> _REQUIRED ACTION_:
Exactly as written and without the pictures, output the entries below.

> _DATA IN THIS EXERCISE_:

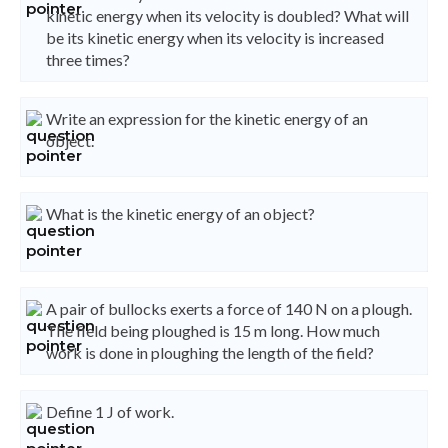
kinetic energy when its velocity is doubled? What will
be its kinetic energy when its velocity is increased
three times?
Write an expression for the kinetic energy of an
object.
What is the kinetic energy of an object?
A pair of bullocks exerts a force of 140 N on a plough.
The field being ploughed is 15 m long. How much
work is done in ploughing the length of the field?
Define 1 J of work.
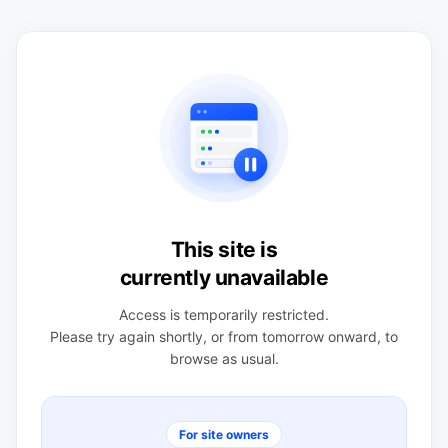
This site is
currently unavailable
Access is temporarily restricted.
Please try again shortly, or from tomorrow onward, to
browse as usual.
For site owners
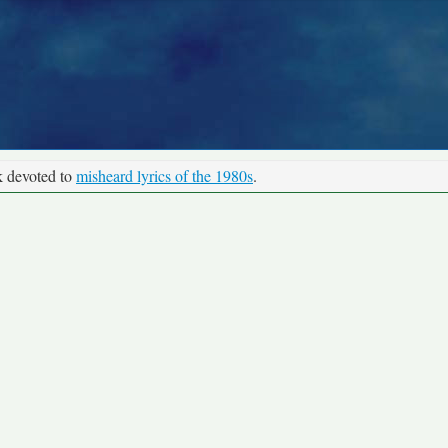
k devoted to
misheard lyrics of the 1980s
.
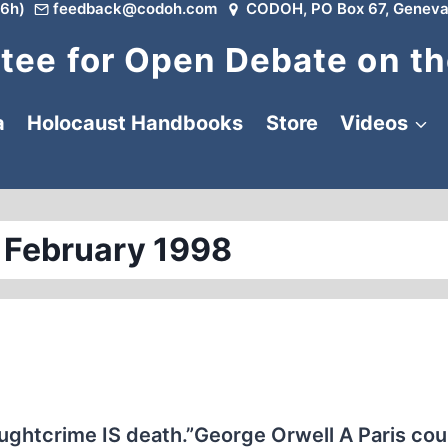
6h)
feedback@codoh.com
CODOH, PO Box 67, Geneva
ee for Open Debate on th
a
Holocaust Handbooks
Store
Videos
 February 1998
ughtcrime IS death.”George Orwell A Paris cou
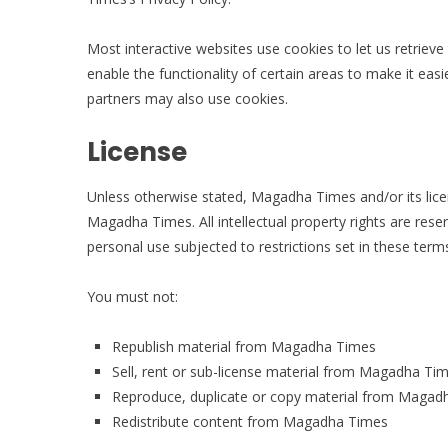
Most interactive websites use cookies to let us retrieve 
enable the functionality of certain areas to make it easi
partners may also use cookies.
License
Unless otherwise stated, Magadha Times and/or its licens
Magadha Times. All intellectual property rights are r
personal use subjected to restrictions set in these term
You must not:
Republish material from Magadha Times
Sell, rent or sub-license material from Magadha Ti
Reproduce, duplicate or copy material from Magad
Redistribute content from Magadha Times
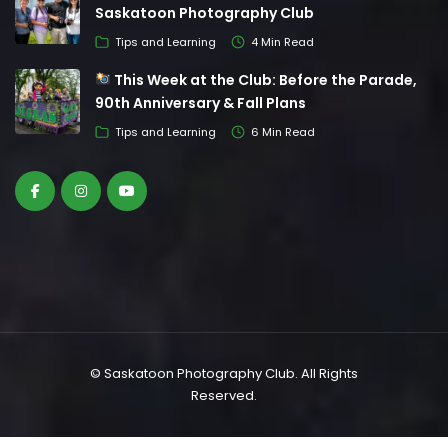
Saskatoon Photography Club
Tips and Learning
4 Min Read
This Week at the Club: Before the Parade,
90th Anniversary & Fall Plans
Tips and Learning
6 Min Read
© Saskatoon Photography Club. All Rights
Reserved.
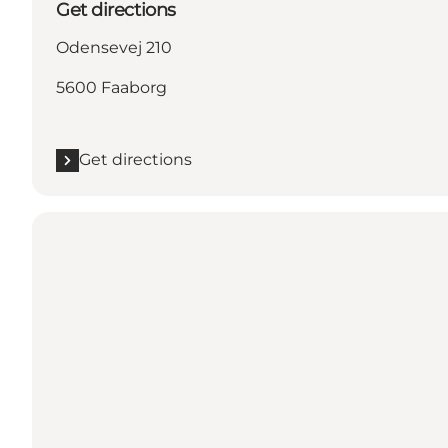
Get directions
Odensevej 210
5600 Faaborg
Get directions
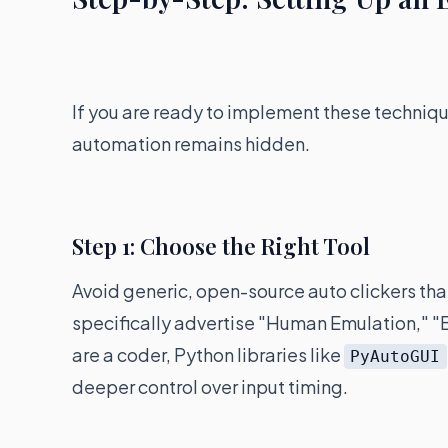
If you are ready to implement these techniqu
automation remains hidden.
Step 1: Choose the Right Tool
Avoid generic, open-source auto clickers that
specifically advertise "Human Emulation," "
are a coder, Python libraries like
PyAutoGUI
deeper control over input timing.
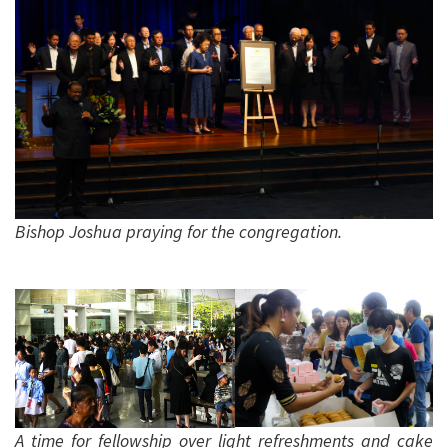
Bishop Joshua praying for the congregation.
A time for fellowship over light refreshments and cake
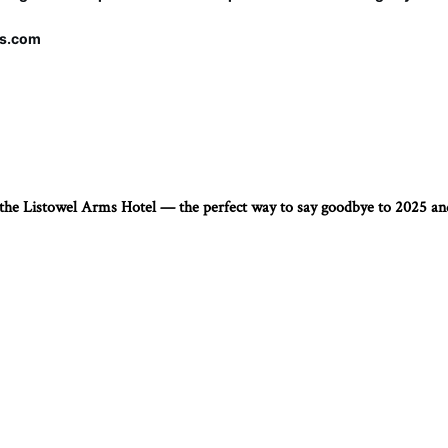
ms.com
t the Listowel Arms Hotel — the perfect way to say goodbye to 2025 a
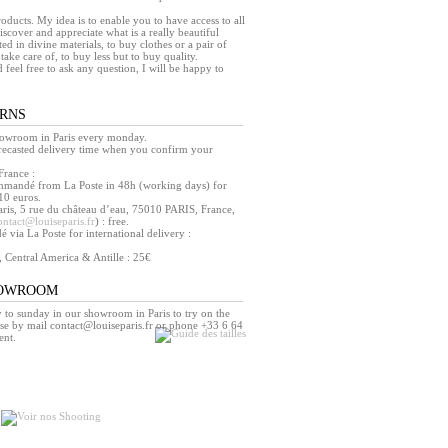
products. My idea is to enable you to have access to all
iscover and appreciate what is a really beautiful
ed in divine materials, to buy clothes or a pair of
take care of, to buy less but to buy quality.
d feel free to ask any question, I will be happy to
URNS
howroom in Paris every monday.
orecasted delivery time when you confirm your
France :
mmandé from La Poste in 48h (working days) for
10 euros.
ris, 5 rue du château d’eau, 75010 PARIS, France,
ontact@louiseparis.fr
) : free.
via La Poste for international delivery :
, Central America & Antille : 25€
HOWROOM
o sunday in our showroom in Paris to try on the
se by mail contact@louiseparis.fr or phone +33 6 64
ent.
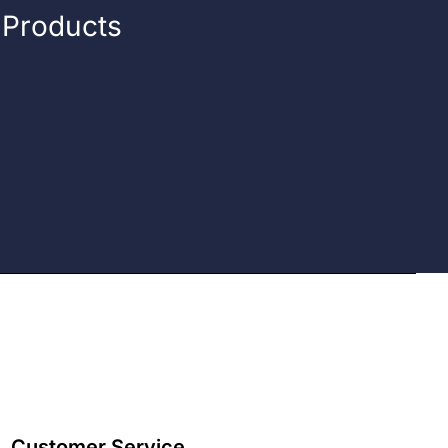
n Products
Customer Service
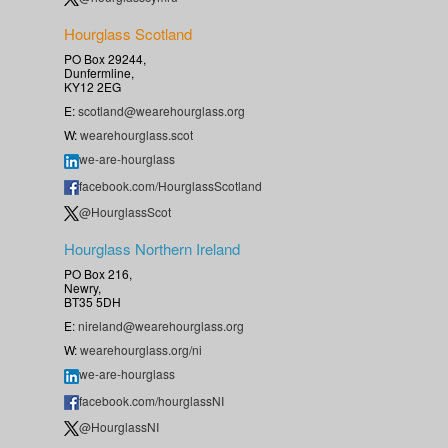
Hourglass Scotland
PO Box 29244,
Dunfermline,
KY12 2EG
E:
scotland@wearehourglass.org
W:
wearehourglass.scot
we-are-hourglass
facebook.com/HourglassScotland
@HourglassScot
Hourglass Northern Ireland
PO Box 216,
Newry,
BT35 5DH
E:
nireland@wearehourglass.org
W:
wearehourglass.org/ni
we-are-hourglass
facebook.com/hourglassNI
@HourglassNI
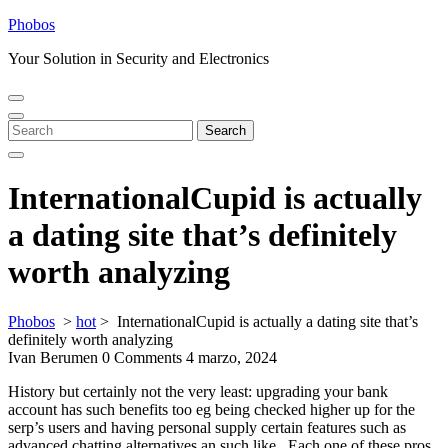
Skip
Phobos
to
Your Solution in Security and Electronics
content
Open
Close
Menu
Menu
Search
Search
for:
InternationalCupid is actually
a dating site that’s definitely
worth analyzing
Phobos
>
hot
>
InternationalCupid is actually a dating site that’s
definitely worth analyzing
Ivan Berumen
0 Comments
4 marzo, 2024
History but certainly not the very least: upgrading your bank
account has such benefits too eg being checked higher up for the
serp’s users and having personal supply certain features such as
advanced chatting alternatives an such like.. Each one of these pros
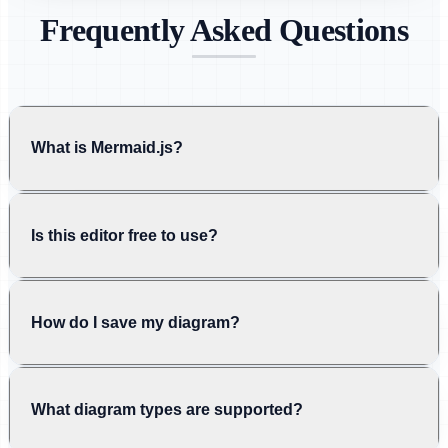
Frequently Asked Questions
What is Mermaid.js?
Is this editor free to use?
How do I save my diagram?
What diagram types are supported?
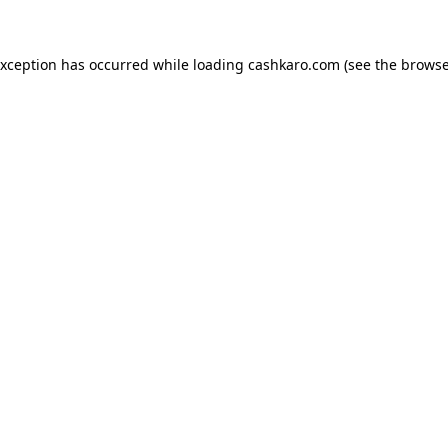
 exception has occurred
while loading
cashkaro.com
(see the browse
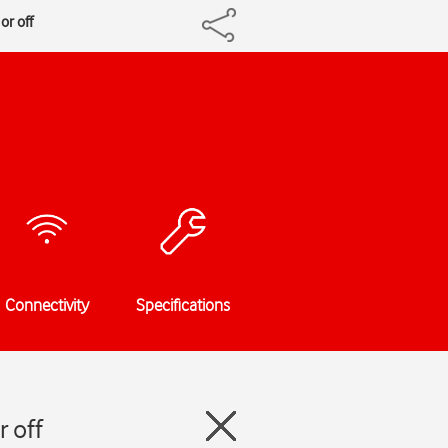
or off
Connectivity
Specifications
 off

> _REPLY_:
kinetic energy when its velocity is doubled? What will
be its kinetic energy when its velocity is increased
three times?
Write an expression for the kinetic energy of an
object.
What is the kinetic energy of an object?
A pair of bullocks exerts a force of 140 N on a plough.
The field being ploughed is 15 m long. How much
work is done in ploughing the length of the field?
Define 1 J of work.
This site is
currently unavailable
Access is temporarily restricted.
Please try again shortly, or from tomorrow onward, to
browse as usual.
For site owners
k devoted to
misheard lyrics of the 1980s
.
6h)
feedback@codoh.com
CODOH, PO Box 67, Geneva
ee for Open Debate on th
a
Holocaust Handbooks
Store
Videos
 February 1998
ughtcrime IS death.”George Orwell A Paris cou
Most interactive websites use cookies to let us retrieve 
enable the functionality of certain areas to make it easi
partners may also use cookies.
License
Unless otherwise stated, Magadha Times and/or its licens
Magadha Times. All intellectual property rights are r
personal use subjected to restrictions set in these term
You must not:
Republish material from Magadha Times
Sell, rent or sub-license material from Magadha Ti
Reproduce, duplicate or copy material from Magad
Redistribute content from Magadha Times
Saskatoon Photography Club
Tips and Learning
4 Min Read
This Week at the Club: Before the Parade,
90th Anniversary & Fall Plans
Tips and Learning
6 Min Read
© Saskatoon Photography Club. All Rights
Reserved.
Get directions
Odensevej 210
5600 Faaborg
Get directions
If you are ready to implement these techniqu
automation remains hidden.
Step 1: Choose the Right Tool
Avoid generic, open-source auto clickers that
specifically advertise "Human Emulation," "
are a coder, Python libraries like
PyAutoGUI
deeper control over input timing.
Bishop Joshua praying for the congregation.
A time for fellowship over light refreshments and cake
ms.com
t the Listowel Arms Hotel — the perfect way to say goodbye to 2025 a
products. My idea is to enable you to have access to all
iscover and appreciate what is a really beautiful
ed in divine materials, to buy clothes or a pair of
take care of, to buy less but to buy quality.
d feel free to ask any question, I will be happy to
URNS
howroom in Paris every monday.
orecasted delivery time when you confirm your
France :
mmandé from La Poste in 48h (working days) for
10 euros.
ris, 5 rue du château d’eau, 75010 PARIS, France,
ontact@louiseparis.fr
) : free.
via La Poste for international delivery :
, Central America & Antille : 25€
HOWROOM
o sunday in our showroom in Paris to try on the
se by mail contact@louiseparis.fr or phone +33 6 64
ent.
n Products
Customer Service
Hourglass Scotland
PO Box 29244,
Dunfermline,
KY12 2EG
E:
scotland@wearehourglass.org
W:
wearehourglass.scot
we-are-hourglass
facebook.com/HourglassScotland
@HourglassScot
Hourglass Northern Ireland
PO Box 216,
Newry,
BT35 5DH
E:
nireland@wearehourglass.org
W:
wearehourglass.org/ni
we-are-hourglass
facebook.com/hourglassNI
@HourglassNI
Skip
Phobos
to
Your Solution in Security and Electronics
content
Open
Close
Menu
Menu
Search
Search
for:
InternationalCupid is actually
a dating site that’s definitely
worth analyzing
Phobos
>
hot
>
InternationalCupid is actually a dating site that’s
definitely worth analyzing
Ivan Berumen
0 Comments
4 marzo, 2024
History but certainly not the very least: upgrading your bank
account has such benefits too eg being checked higher up for the
serp’s users and having personal supply certain features such as
advanced chatting alternatives an such like.. Each one of these pros
Frequently Asked Questions
What is Mermaid.js?
Is this editor free to use?
How do I save my diagram?
What diagram types are supported?
 exception has occurred
while loading
cashkaro.com
(see the browse
or off
Connectivity
Specifications
 off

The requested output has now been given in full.